Many funds categorized as growth & income had zero or little yield in that year.
Reflecting the outperformance and excess yield of energy-focused funds in the past 12 months, the bulk of all top-performing income-oriented stock funds were energy sector funds or energy-focused master limited partnership ( MLP ) funds. The latter invest in MLPs whose business tends to be running energy pipeline companies.

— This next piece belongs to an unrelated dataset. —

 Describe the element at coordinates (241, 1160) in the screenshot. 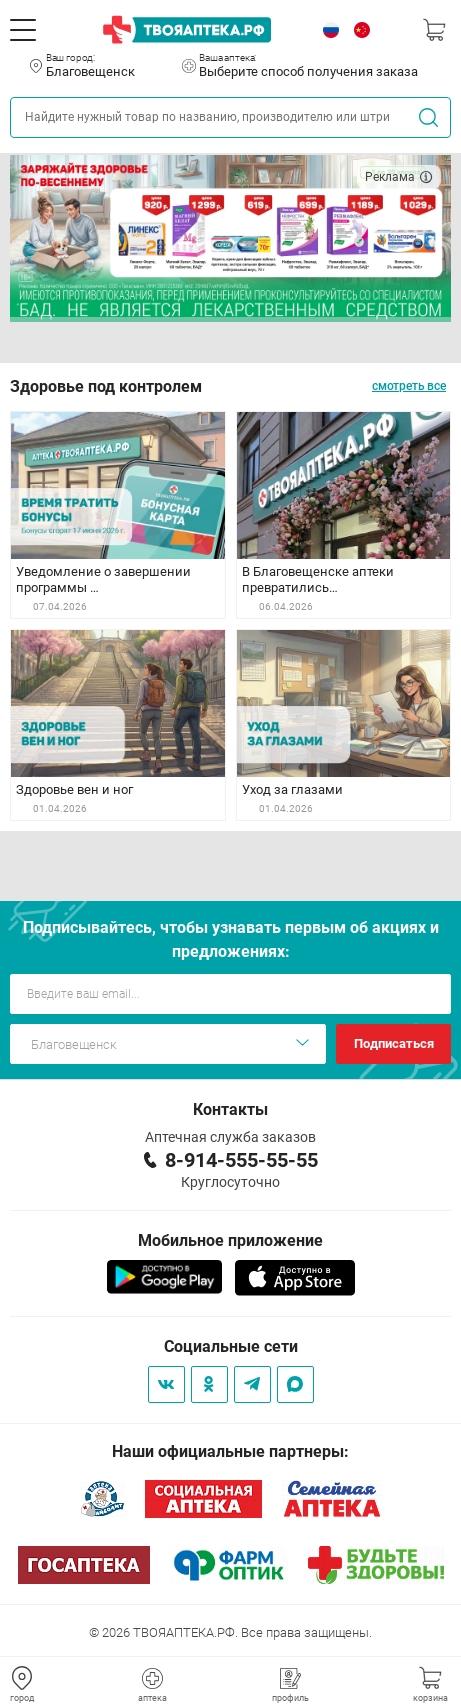

I see `8-914-555-55-55` at that location.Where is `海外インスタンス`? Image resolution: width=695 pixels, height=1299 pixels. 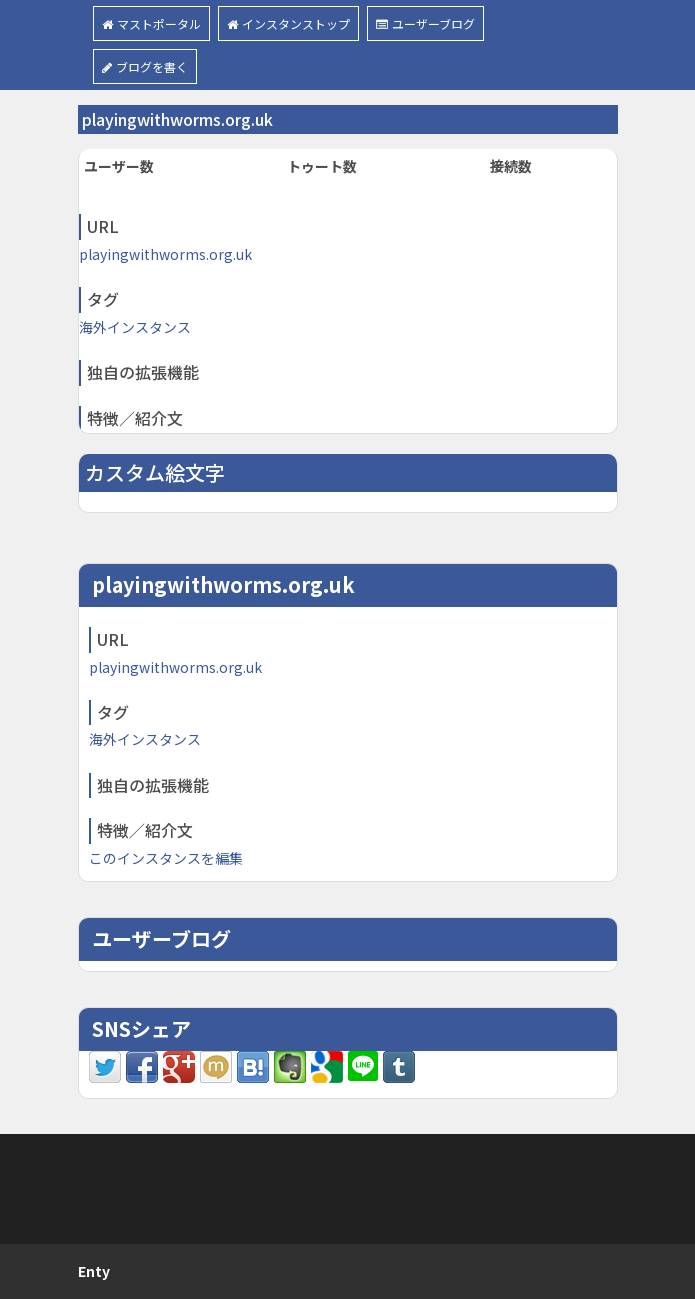 海外インスタンス is located at coordinates (135, 327).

There is a similar predominance of energy funds when you look at just portfolios with $100 million or more in assets.
The Pros' Outlooks
Among the top holdings in Wehbe's fund are oil and gas field services companies Schlumberger ( SLB ) and Halliburton (HAL). Wehbe, who did not discuss individual names, said, "Field services stand out uniquely (in the energy space)." There is little new need for large extraction equipment, he says. There is greater need for services and small equipment.
"Tightness will come from the short-cycle consumables business," he added. "We mean valves and measurement tools, things from something like a hardware store for the oil patch."

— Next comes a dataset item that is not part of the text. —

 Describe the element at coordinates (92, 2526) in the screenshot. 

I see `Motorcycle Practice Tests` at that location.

Schlumberger and Halliburton have modest Composite Ratings of 50 and 55 from IBD. Their dividend yields are 2.3% and 1.3%.
An energy infrastructure MLP that Hatfield likes is Apache (APA). "If we are correct about the oil markets (surging in per-barrel price to nearly 70), energy stocks and energy infrastructure MLPs are very likely to outperform the market," he said. "We like Apache, which trades at a reasonable multiple of 2017 Ebitda, has exposure to the attractive Permian basin and has been discussed as a potential takeover candidate."
Its Composite Rating from IBD is a weak 43.
Aylesworth, who focuses mainly on natural gas distributors, says there has been a lot of consolidation in the local distribution company (LDC) market. Nova Scotia-based Emera completed its acquisition of Tampa, Fla.-based TECO Energy last July. "M&A activity in that space will continue," Aylesworth said. "The acquirers keep getting stronger."
For Emera, that takeover boosted its exposure to rate-regulated markets, which provides stability to revenue and earnings. At the same time, it provides Emera entry to a growing market.
Trading around 46, the stock is 8% below its July 7 high.
Aylesworth also likes Tulsa-based ONE Gas (OGS), which he describes as a local distributor in regulated markets. He likes the fact that the company has an expanding footprint in communities that are growing in Kansas, Oklahoma and Texas. Last week the utility raised its quarterly dividend by 7 cents per share to 42 cents, resulting in a $1.68 per share dividend and a yield of 2.7%.
Like Atmos Energy (ATO), another local distribution pure play, "these companies are pretty fully valued, but earnings will continue to grow," he said. "They're good mom-and-pop investments."
ONE Gas has a weak 54 Comp Rating. It has bounced off its 10- and 40-week moving averages. Trading around 64, it is not far from its all-time high above 67 in July. Atmos, with a weak 59 Comp Rating, is also trying to stay above its short- and long-term moving averages. Trading around 75, it's not far from last July's high near 82.
Calgary-based TransCanada (TRP) and Enbridge (ENB) both operate major long-distance energy pipeline networks. TransCanada's network extends from Canada into Mexico. Enbridge's extends east and west as well as north-south. In long-distance pipelines, "these are these are the big kahunas," Aylesworth said. "They have good balance sheets and histories of increasing dividends."
TransCanada has a so-so Comp Rating of 75. Its dividend yield is 3.6%. Enbridge's is 3.7%. It has a weak 46 Comp Rating. Both are trading near their September highs.